* _Task to carry out_: Make an exact copy of the records below, leaving every image out.

= = = =

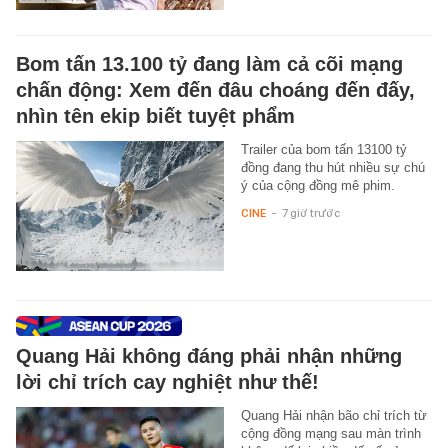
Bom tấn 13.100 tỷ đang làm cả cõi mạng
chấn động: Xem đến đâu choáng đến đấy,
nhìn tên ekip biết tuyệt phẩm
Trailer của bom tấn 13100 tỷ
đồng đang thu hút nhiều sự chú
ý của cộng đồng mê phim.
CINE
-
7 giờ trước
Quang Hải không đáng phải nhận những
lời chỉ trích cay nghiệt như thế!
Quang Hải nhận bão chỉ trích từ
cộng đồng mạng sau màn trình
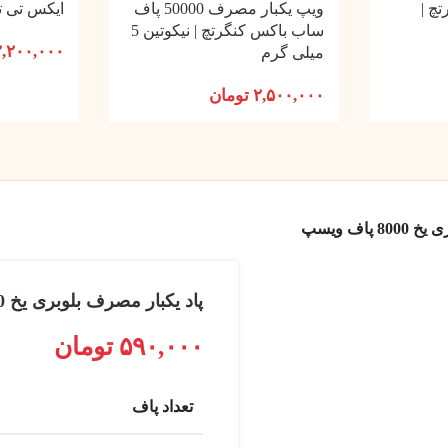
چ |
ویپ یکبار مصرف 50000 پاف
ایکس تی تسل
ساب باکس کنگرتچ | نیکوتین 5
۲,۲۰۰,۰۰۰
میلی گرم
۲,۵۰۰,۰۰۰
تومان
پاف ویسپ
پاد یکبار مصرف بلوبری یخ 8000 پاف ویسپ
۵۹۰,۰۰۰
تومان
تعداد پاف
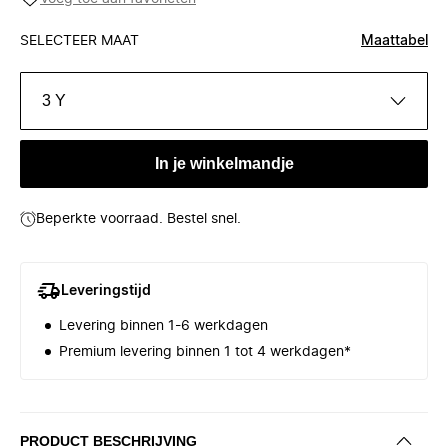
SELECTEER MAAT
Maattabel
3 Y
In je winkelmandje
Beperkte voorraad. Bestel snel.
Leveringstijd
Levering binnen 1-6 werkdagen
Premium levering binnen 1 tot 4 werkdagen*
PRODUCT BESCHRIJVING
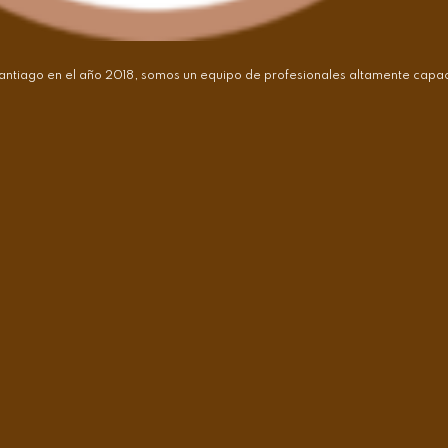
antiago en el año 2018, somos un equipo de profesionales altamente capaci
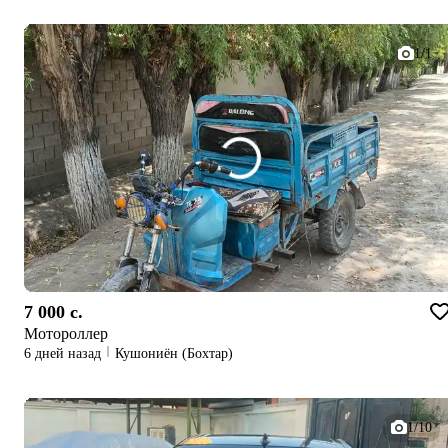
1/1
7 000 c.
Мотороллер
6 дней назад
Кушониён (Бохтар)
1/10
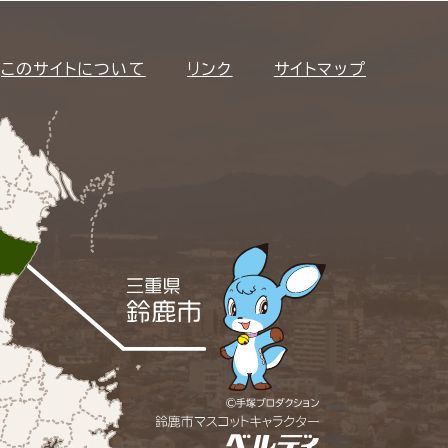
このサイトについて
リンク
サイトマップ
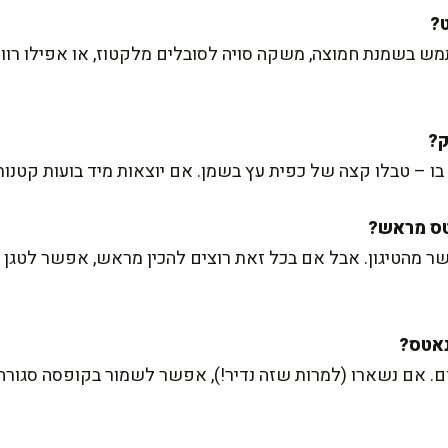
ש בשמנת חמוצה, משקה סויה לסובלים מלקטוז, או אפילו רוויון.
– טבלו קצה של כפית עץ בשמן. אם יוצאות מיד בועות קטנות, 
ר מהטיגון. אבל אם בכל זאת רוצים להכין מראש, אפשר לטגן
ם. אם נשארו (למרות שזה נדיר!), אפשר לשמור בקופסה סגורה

= = = =

* _Output of the task_:
Bom tấn 13.100 tỷ đang làm cả cõi mạng
chấn động: Xem đến đâu choáng đến đấy,
nhìn tên ekip biết tuyệt phẩm
Trailer của bom tấn 13100 tỷ
đồng đang thu hút nhiều sự chú
ý của cộng đồng mê phim.
CINE
-
7 giờ trước
Quang Hải không đáng phải nhận những
lời chỉ trích cay nghiệt như thế!
Quang Hải nhận bão chỉ trích từ
cộng đồng mạng sau màn trình
چ |
ویپ یکبار مصرف 50000 پاف
ایکس تی تسل
ساب باکس کنگرتچ | نیکوتین 5
۲,۲۰۰,۰۰۰
میلی گرم
۲,۵۰۰,۰۰۰
تومان
پاف ویسپ
پاد یکبار مصرف بلوبری یخ 8000 پاف ویسپ
۵۹۰,۰۰۰
تومان
تعداد پاف
SELECTEER MAAT
Maattabel
3 Y
In je winkelmandje
Beperkte voorraad. Bestel snel.
Leveringstijd
Levering binnen 1-6 werkdagen
Premium levering binnen 1 tot 4 werkdagen*
PRODUCT BESCHRIJVING
antiago en el año 2018, somos un equipo de profesionales altamente capaci
1/1
7 000 c.
Мотороллер
6 дней назад
Кушониён (Бохтар)
1/10
このサイトについて
リンク
サイトマップ
ש בשמנת חמוצה, משקה סויה לסובלים מלקטוז, או אפילו רוויון.
– טבלו קצה של כפית עץ בשמן. אם יוצאות מיד בועות קטנות, 
ר מהטיגון. אבל אם בכל זאת רוצים להכין מראש, אפשר לטגן
ם. אם נשארו (למרות שזה נדיר!), אפשר לשמור בקופסה סגורה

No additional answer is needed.